In moving from cramped quarters on Findlay's Bright Road auto row, Mr. Kujawa says he'll be better positioned to add one of Ford's "other" brands, even though cities of Findlay's relatively small size mostly are confined to domestic makes.

He says, "One of my GM dealer neighbors lost Mazda a year ago. And we always talk here about Jaguar and Volvo. This place has one of the lowest unemployment rates in Ohio - about 2% - because we have Cooper Tire, Dow Chemical, Marathon Oil and Whirlpool appliance plants, plus regional distribution centers for Best Buy and Kohl's.

"So there's a good market for upscale cars. We'll be ready for any or all of those three."

Another factor buoying Findlay Ford-L M's sales is its location halfway between the Mazda-Ford assembly plant in Flat Rock, MI, and Honda assembly plants in East Liberty and Marysville, OH.

"A number of Tier Two suppliers to those plants have settled in Hancock County or nearby. All that has helped us, especially in the truck area," says business manager Ron Kujawa, the owner's nephew.

After amassing $70.5 million in gross revenues in 1998 to finish 408th on the Ward's Dealer Business 500, Findlay Ford-L M rose substantially in 1999 thanks to a 15% rise in new-truck sales to 1,537 units.
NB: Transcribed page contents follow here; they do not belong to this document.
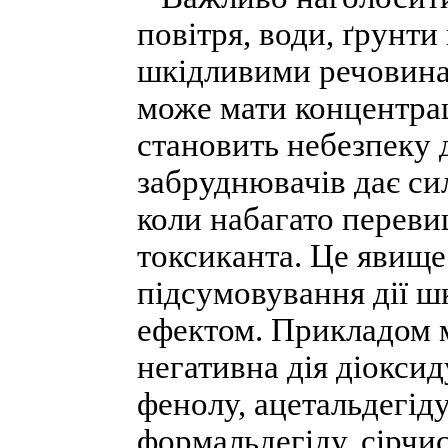
повітря, води, ґрунт
шкідливими речовинам
може мати концентрац
становить небезпеку д
забруднювачів дає сил
коли набагато переви
токсиканта. Це явищ
підсумовування дії ш
ефектом. Прикладом 
негативна дія діоксид
фенолу, ацетальдегіду
формальдегіду, сірчис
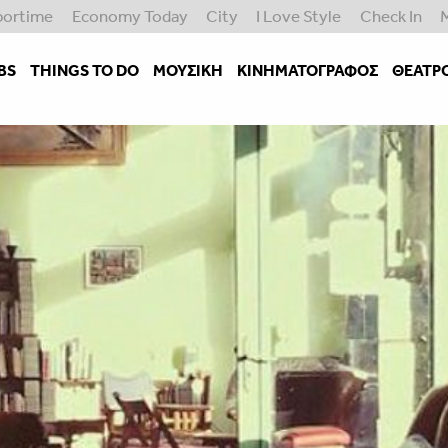
portime
Economy Today
City
I Love Style
Check In
BS
THINGS TO DO
ΜΟΥΣΙΚΉ
ΚΙΝΗΜΑΤΟΓΡΆΦΟΣ
ΘΈΑΤΡ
Findlay Ford-L M surprised even the Kujawas last year by raising its Ford Credit Red Carpet lease total to a record 1,319, compared to 992 in 1998.

"Leasing has become just as big a factor in the sales side for small-town dealers," says Ron Kujawa, "and it gives us a good source of late-model used vehicles to sell."

The Findlay dealership has gone all out for Internet marketing, promoting former maintenance man Rick Liebfarth to information specialist after he completed computer courses at the University of Findlay.

"We'll get even more aggressive on the Internet when the new building opens this summer," declares Stan Kujawa, a University of Toledo engineering graduate who began selling cars in the 1970s for Kistler Ford in Toledo, OH.

Active in Findlay civic affairs, Stan and his wife of 24 years, Patricia, are proudest of founding Children's Wishing Star, a nonprofit foundation which helps children in Latin American countries.

The Kujawas have six daughters. They adopted the youngest two, Karoline, 8, and Annie, 5, in El Salvador.